Re: Why do we name nodes and not edges? from Ivan Mikhailov on 2012-07-31 (semantic-web@w3.org from July 2012)

From: Ivan Mikhailov <imikhailov@openlinksw.com>
Date: Tue, 31 Jul 2012 14:34:19 +0700
To: Melvin Carvalho <melvincarvalho@gmail.com>
Cc: Semantic Web <semantic-web@w3.org>
Message-ID: <1343720059.17455.40.camel@octo.iv.dev.null>

On Wed, 2012-07-25 at 17:07 +0200, Melvin Carvalho wrote:
> Why dont edges get the same treatment, ie encouragment to give it a
> (universal) name.  Is it even practical?

It is indeed practical in some special cases. In fact, this data model
is much older than the RDF. When LISP systems kept statements as ( P S O
) lists, every list had an address and thus it could be placed in S or O
position of other statement (putting it to P would be technically
possible as well, but I don't know any real example).

It's out of RDF mainstream due to the space and processing time costs
for extra data field and indexes on it. First, note two heuristics:

N times more index trees means N times slower run at a box that cost N
times more.

N times more statements in same number of index trees means log(N) times
slower run at a box that cost from log(N) to N times more.

Next, note that big applications need G as an additional field and ACID
properties. For a database, a reasonable coverage of G,S,P,O table with
indexes require at least 4 full or 3+2 "partial+full" index trees, but
adding fifth field would multiple the number of trees by factor 3 to 5,
not plain adding one more index. According to the mentioned heuristics,
it costs much more than multiplying the number of stored statements by 6
with storing extra
[] a Statement ; graph G ; subject S ; predicate P ; object O .
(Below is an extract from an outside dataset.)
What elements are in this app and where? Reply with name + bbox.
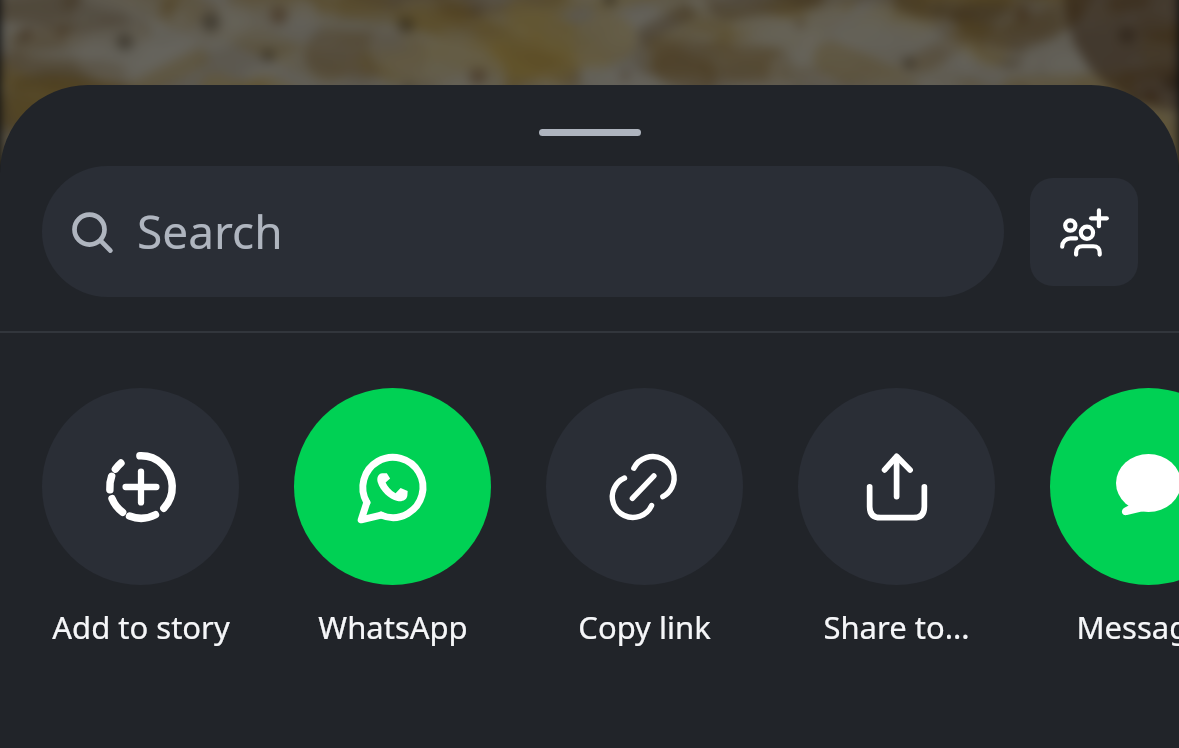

So there's no "scientific" or "philosophical" reason to keep edges not
named "by default", it's all about money. As a database vendor, we're
getting related questions from customers quite regularly, but no one
found the fifth column practical enough to write a feature request and
sign a contract.

The workaround for small systems is to keep G unique. "One triple per
graph" policy turns graph IRI into convenient edge IRI and the
application developer can use the existing infrastructure for free.

Best Regards,

Ivan Mikhailov
OpenLink Software
http://virtuoso.openlinksw.com

Received on Tuesday, 31 July 2012 07:34:56 UTC